Hell week on Earth School. Every thing that I attempted blew up this week. STRESS! There was chaos EVERYWHERE. One explosion would happen. I’d fall back to regroup only to have another mess. It was unbelievable. My home computer crashed. It was a black screen filled with ! ! ! ! ! and some unintelligible words then went totally black. The computer doc couldn’t find anything wrong. The work computer was also on the fritz. My personal and business cells phones died almost simultaneously. Couldn’t get work done in regular time. Lots of extra time this week, which I didn’t need. 🙁 Very frustrating week.
I was noticing that I was very irritable this week. The smallest things “made me angry”. As if any situation has control of our emotions. I was pondering this situation. It occurred to me that I may have some free floating anger that was latching on to anything it could find.
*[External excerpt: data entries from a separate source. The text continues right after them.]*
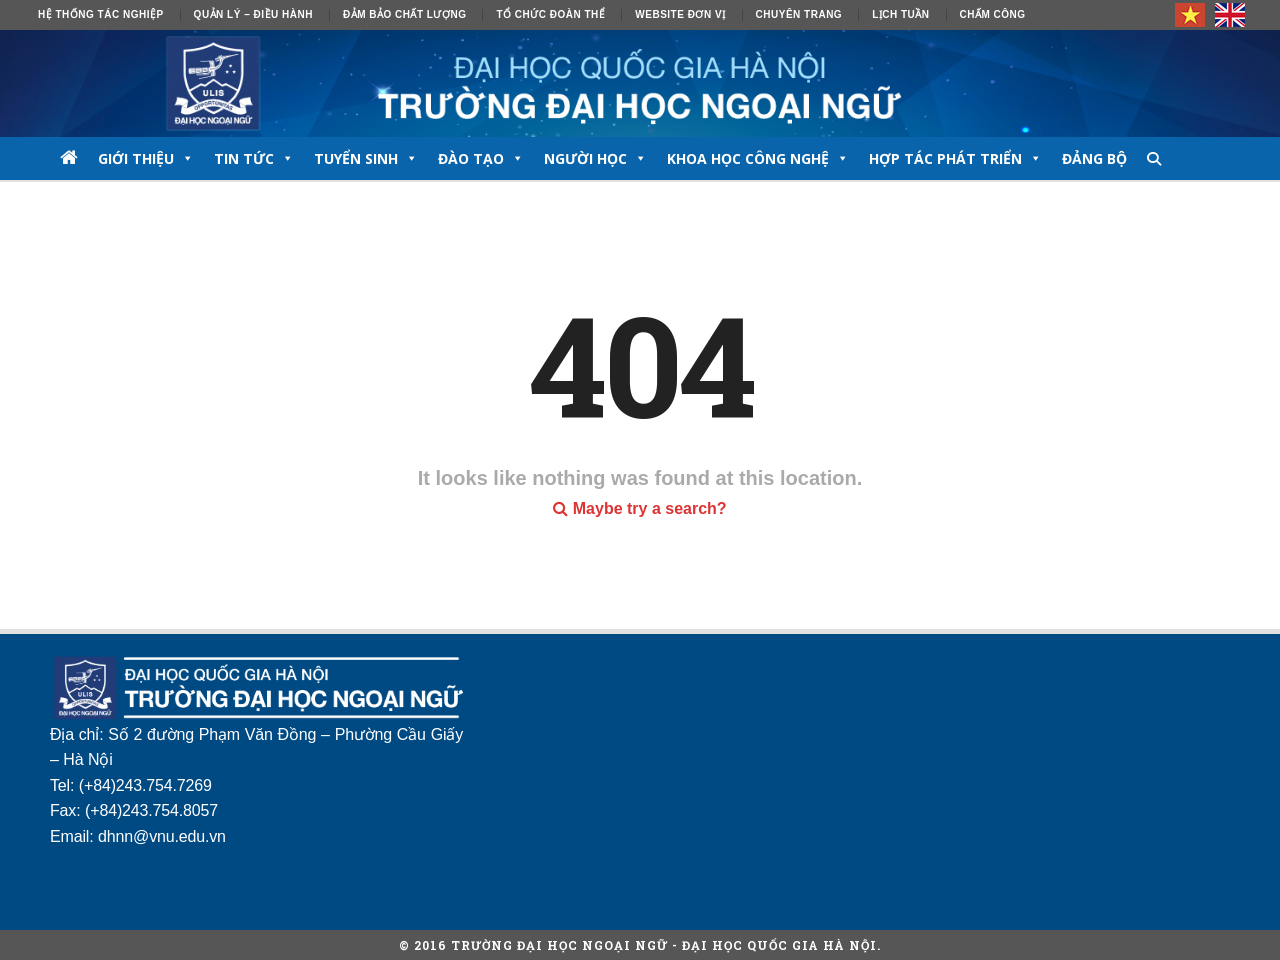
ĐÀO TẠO (481, 158)
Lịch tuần (900, 14)
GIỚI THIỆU (146, 158)
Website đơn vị (680, 14)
And there were plenty of opportunities for that with all the chaos that was happening this week. I got curious about what thing was the real focus of my anger. I didn’t figure that out yet. I am aware that there is a lot of fodder for anger in my emotional life at this time. If I keep open and asking with questions, it will come to me. The interesting thing, as I pondered all of these questions, the anger lessened considerably.
I have no idea what is going to happen now that my husband and principle bread winner is unemployed. Sometimes I feel very out of control, not that we ever really have control. There could be a great deal of denial too. Denial… De Nile, a great river that runs through all of us. What is in the pipe line for us is already is process. There is probably not much I can do to change it. However, my attitude and choices I make, will make a difference in the end. Resistance is futile. This is the time to go with the flow. I was not in the “flow” this week. I did the best icould. I hope that I was a beneficial presence to all.
I am off to Harrisburg to teach energy work. I hope that it is a good weekend. I am going to meet up with some friends and my youngest. Mom has to check out the apartment and bring cookies.
One day at a time. I am very tired. off to bed.